> [Exercise details]
Return each record word for word, keeping none of its pictures.
[Record excerpts]
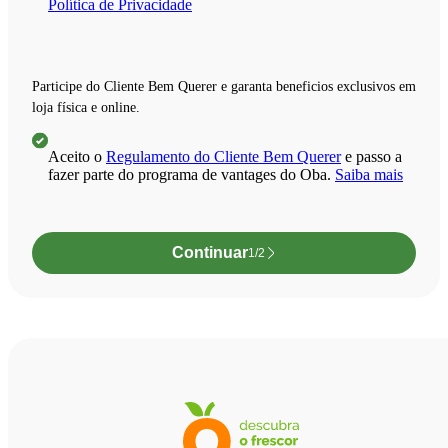
Política de Privacidade
Participe do
Cliente Bem Querer
e garanta
beneficios exclusivos
em
loja física e online.
Aceito o
Regulamento do Cliente Bem Querer
e passo a
fazer parte do programa de vantages do Oba.
Saiba mais
Continuar
1/2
[/Record excerpts]
> [Written reply]
Política de Privacidade
Participe do
Cliente Bem Querer
e garanta
beneficios exclusivos
em
loja física e online.
Aceito o
Regulamento do Cliente Bem Querer
e passo a
fazer parte do programa de vantages do Oba.
Saiba mais
Continuar
1/2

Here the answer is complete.